"It's All in the Mix"
Two pop music writers trace the history of the disc jockey.
Review By MIM UDOVITCH - NYT's September 3, 2000

LAST NIGHT A DJ SAVED MY LIFE:

The History of the Disc Jockey.
By Bill Brewster and Frank Broughton.
Illustrated. 435 pp. New York:
Grove Press. Paper, $14.

In ''Last Night a DJ Saved My Life: The History of the Disc Jockey,'' Bill Brewster and Frank Broughton make the point that the man (and it usually is a man) who spins the platters has to be something of an obsessive: ''To become a good D.J., you have to develop the hunger,'' they write. ''You have to search for new records with the insane zeal of a gold-rush prospector digging in a blizzard. . . . You shouldn't be able to walk past a thrift store without worrying what classic rarity you might have missed nestling among those Osmonds LP's. Your blood pressure should jump a little at the thought of slitting open a 12-inch square of shrink-wrap.

People will find you boring, your skin will start to suffer, but you will find solace in long, impenetrable conversations with fellow junkies about Metroplex catalog numbers or Prelude white labels.''

Brewster and Broughton, both writers and editors for an array of American and British music magazines, have written a lively and -- to anyone with a more than casual interest in the history of popular music in the latter half of the 20th century -- necessary volume. They're concerned primarily with the club D.J., as opposed to the radio D.J., a figure whose autonomy as a taste maker, such as it ever was, has been on the decline almost since the beginning.

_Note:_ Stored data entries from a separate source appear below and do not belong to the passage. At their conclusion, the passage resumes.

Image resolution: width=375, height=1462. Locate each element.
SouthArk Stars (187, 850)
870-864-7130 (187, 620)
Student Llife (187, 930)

The club D.J., as Brewster and Broughton thoroughly and entertainingly demonstrate, is not only the unsinging but also the unsung hero of popular music. He has championed records that no one else believed in, and developed techniques of presentation that later became standard tools of production and mixing. At the peak of his profession, he is an artist himself.

While making a career out of the almost oxymoronic practice of playing records live, he has had a revolutionary impact on the course of recorded music itself, from sock hop to rave, and from the seaside resorts of northern England in the early 1970's to the block parties of the Bronx in the 1980's to the global techno of the present.

''Last Night a DJ Saved My Life'' takes its title from a dance single by Indeep. (''There's not a problem that I can't fix, cause I can do it in the mix,'' intones a reassuringly velvety voice in one of its recurring hooks.)

The book is a treasure trove of anecdotes, mostly eyewitness accounts, that evoke the lengths to which crowds of drug-fueled people dancing to records -- and the people who play those records for them -- will go to take it higher. The aficionados of England's Northern Soul movement, an almost devotional sect dedicated to amphetamines and obscure soul music, would drive for hours to hear previously unheard R & B tracks from the States that had flopped in their original release.

The fiercely proprietary D.J.'s of Northern Soul, as well as Jamaica's toasters and M.C.'s and the earliest proponents of hip-hop, would steam labels off rare discs to outfox any competing D.J.'s who dropped by to see what that irresistible little track they'd been hearing might be. The D.J.'s who originated hip-hop at neighborhood parties in the 80's practiced their manual dexterity with a turntable until they could reliably hit just the word ''good'' from the chorus of Chic's ''Good Times'' simply by eyeballing the grooves.

One of the book's many incidental values is that in documenting the history of the D.J. it also documents the rise and fall of various underground dance music cultures. This is an especially welcome undertaking in the case of disco, an often maligned genre that in its pre-Studio 54 commercial-blitz phase was a utopian experience for the largely minority, largely gay crowd who patronized places like New York's Paradise Garage.

The authors are more equivocal regarding the effect on the D.J. of techno and its offshoots. The music heard in clubs today -- whether you call it drum-and-bass, house, trip-hop or any other of the subcategorical tags under which it's blowing the roof off a given dump on a given night -- is usually sample-based and electronically composed, and is therefore a D.J.'s product as well as his province.

The popularity of these forms has elevated the D.J. to new heights of renown and income. Brewster and Broughton draw both a pessimistic conclusion and an optimistic one from this development. In the first, corporate capitalism slaps down the hands you've thrown in the air before you've had the chance to wave them like you just didn't care, the music is corrupted by commerce and the revolution is over. In the second, a thriving dance underground continues to diversify and the global D.J. rocks the planet to its ever-quickening beats.

The tenacious vitality of one club scene after another as recounted in these pages seems like a good enough reason to choose the optimistic ending. And the fact that the authors conclude their book with it suggests that for them it is more prediction than wishful thinking that the new millennium will continue to produce people whose peculiar genius it is to unite a crowd in its desire to get up on the downstroke. So come on, everybody. Get up.

Mim Udovitch is a contributing editor at Rolling Stone.